Virginia Tech Washington-Alexandria Architecture Center
- Motto: Ut Prosim (Latin)
- Motto in English: That I May Serve
- Type: Public university
- Established: 1980
- Affiliations: Virginia Tech
- Director: Susan Piedmont-Palladino
- Location: Alexandria, in VA, USA
- Colors: Chicago maroon and Burnt orange
- Mascot: HokieBird
- Website: www.waac.vt.edu

= Washington-Alexandria Architecture Center =

The Washington-Alexandria Architecture Center (WAAC), is an extension center of Virginia Tech's College of Architecture, Arts, and Design, located in Old Town Alexandria.

==Overview==
The WAAC has operated as the urban extension of Virginia Tech's College of Architecture and Urban Studies in the Washington metropolitan area since 1980. It houses the Master of Architecture, Master of Science in Architecture with concentrations in Urban Design and History and Theory, PhD, and Undergraduate Architecture programs for 4th and 5th year students from the main campus and around the country.

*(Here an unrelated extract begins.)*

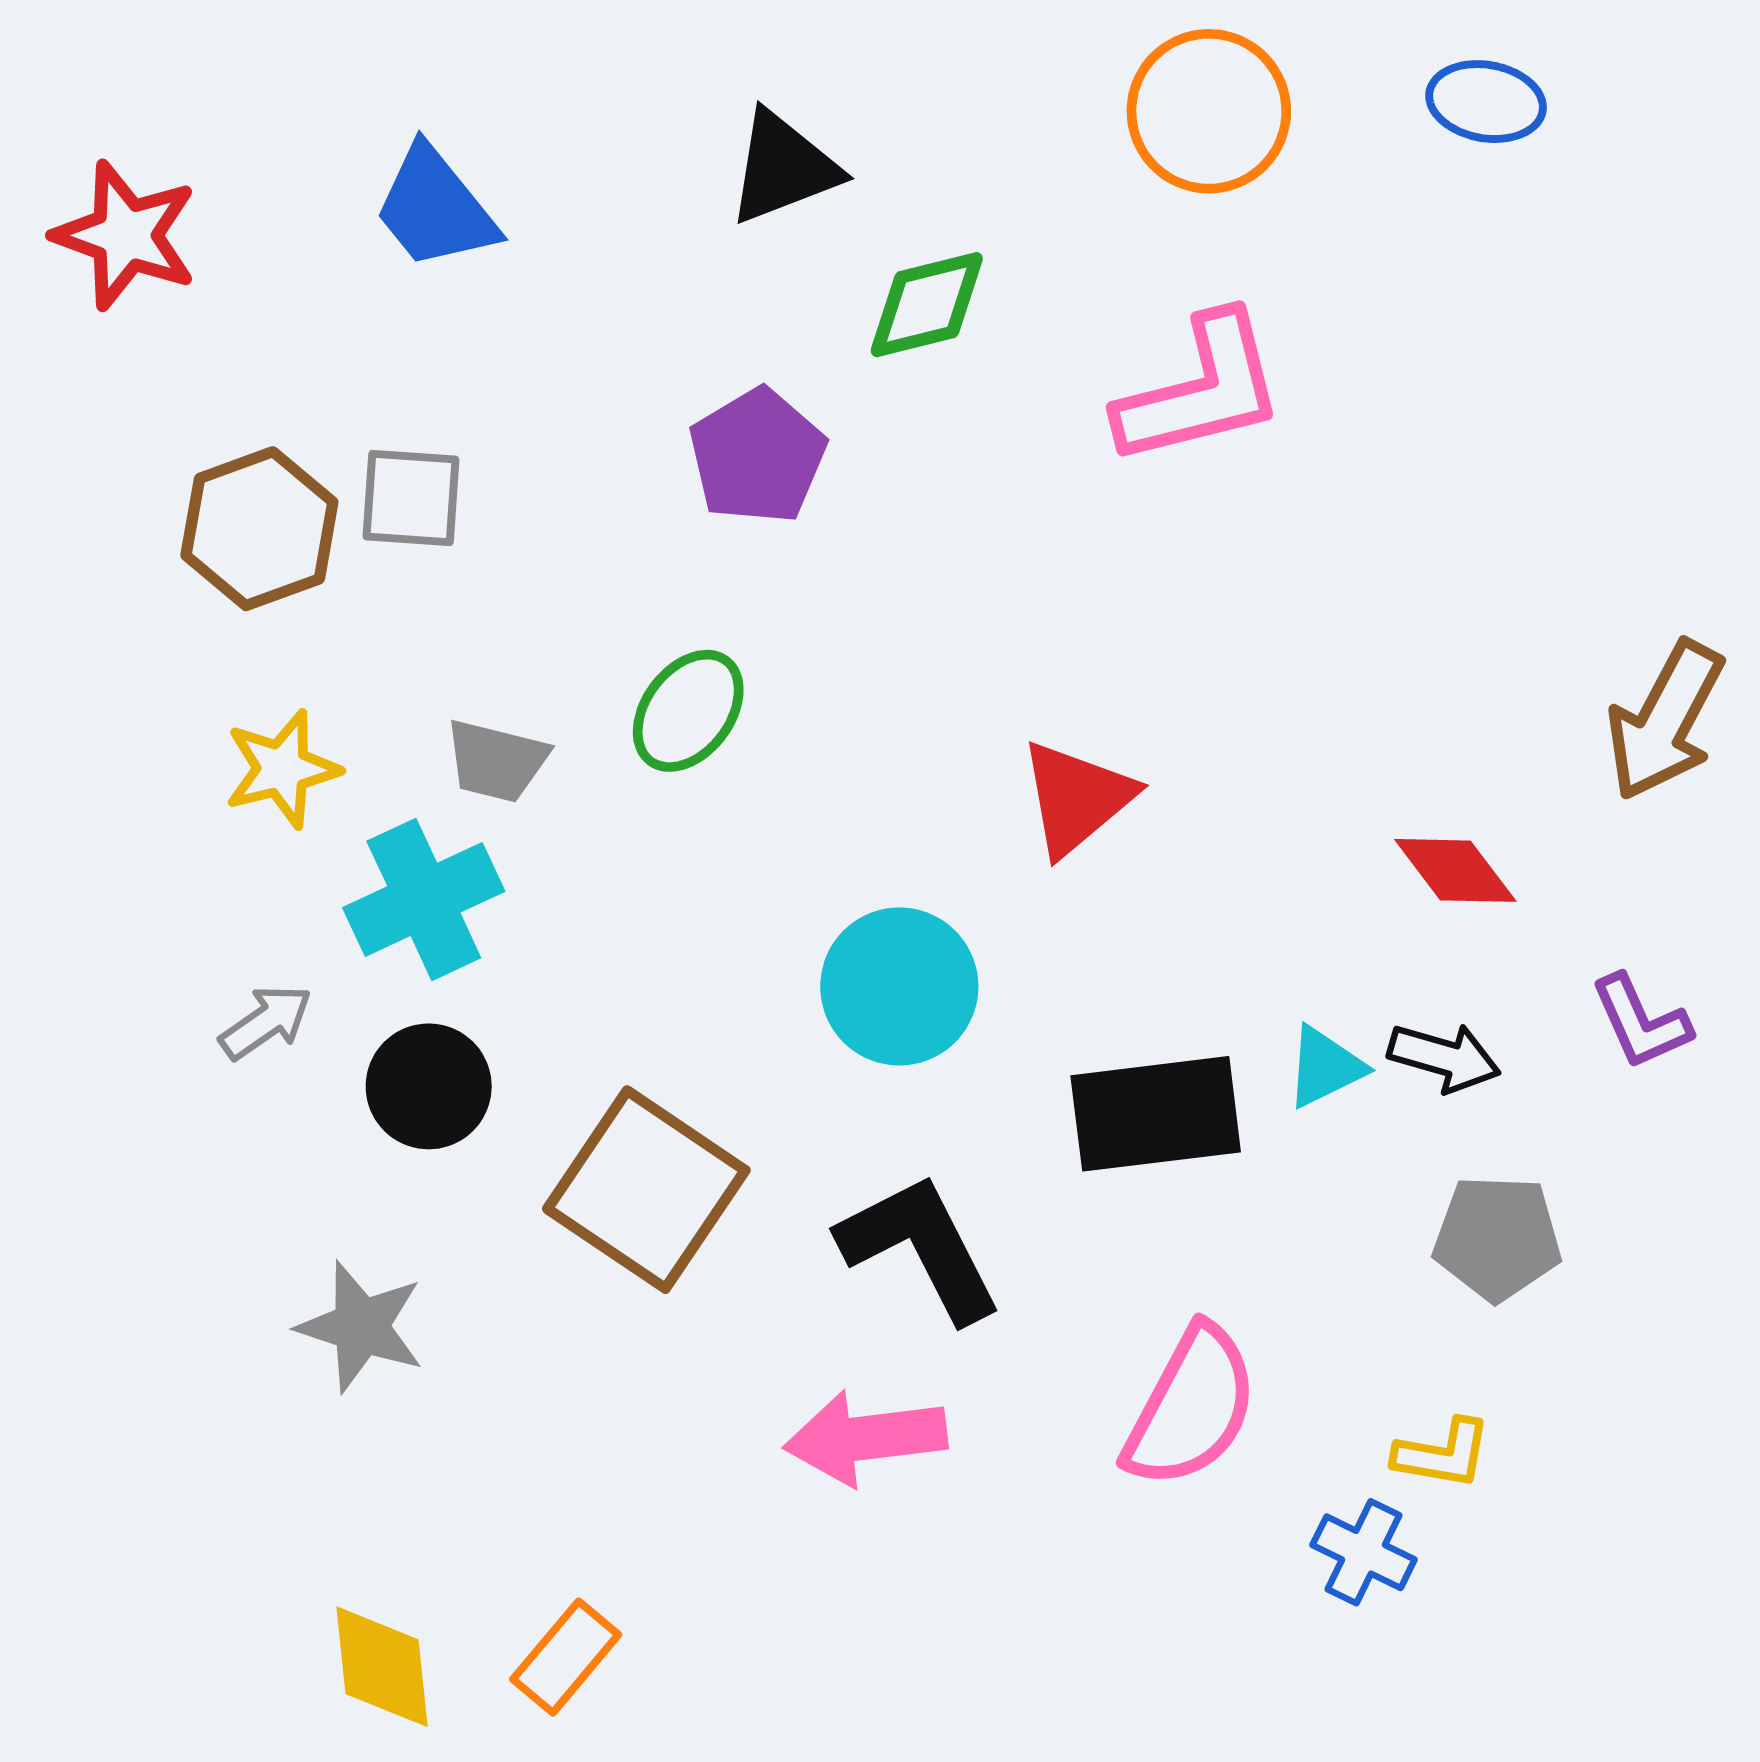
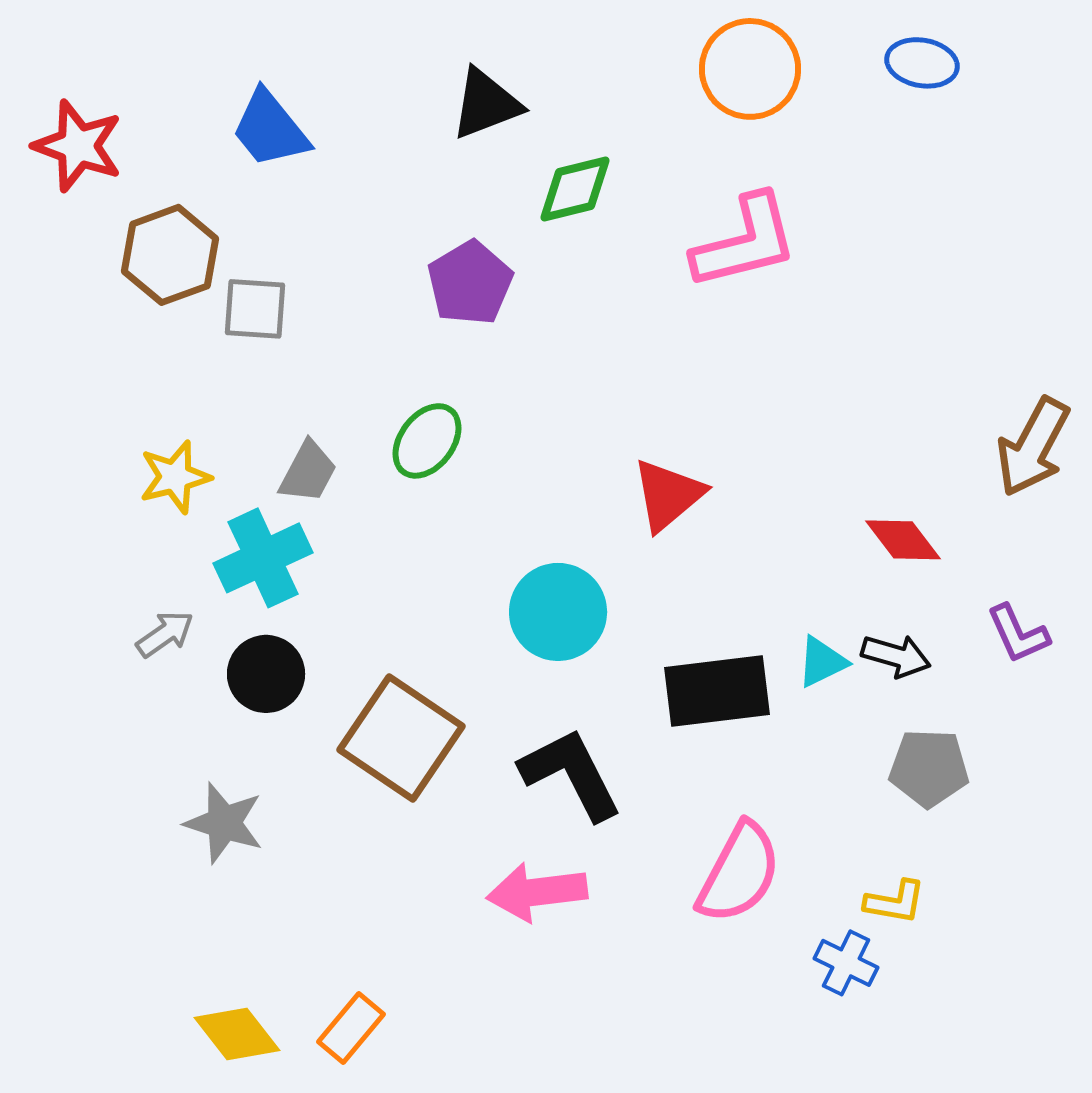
brown hexagon: (259, 529) -> (170, 255), moved
gray trapezoid: (496, 761) -> (308, 472), turned -76
yellow diamond: (382, 1667) -> (237, 1034), turned -32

Sited on an urban campus in the heart of Old Town, WAAC allows upper-level undergraduate and graduate students in architecture, landscape architecture, and urban design to address the complexities of urban areas using the Washington, D.C. metropolitan region as a resource laboratory for design and research. Paul Emmons is currently the coordinator of the PhD program in Architecture and Design Research, based at the WAAC. The WAAC is a member of the National Student Exchange, welcoming design students from all the members schools.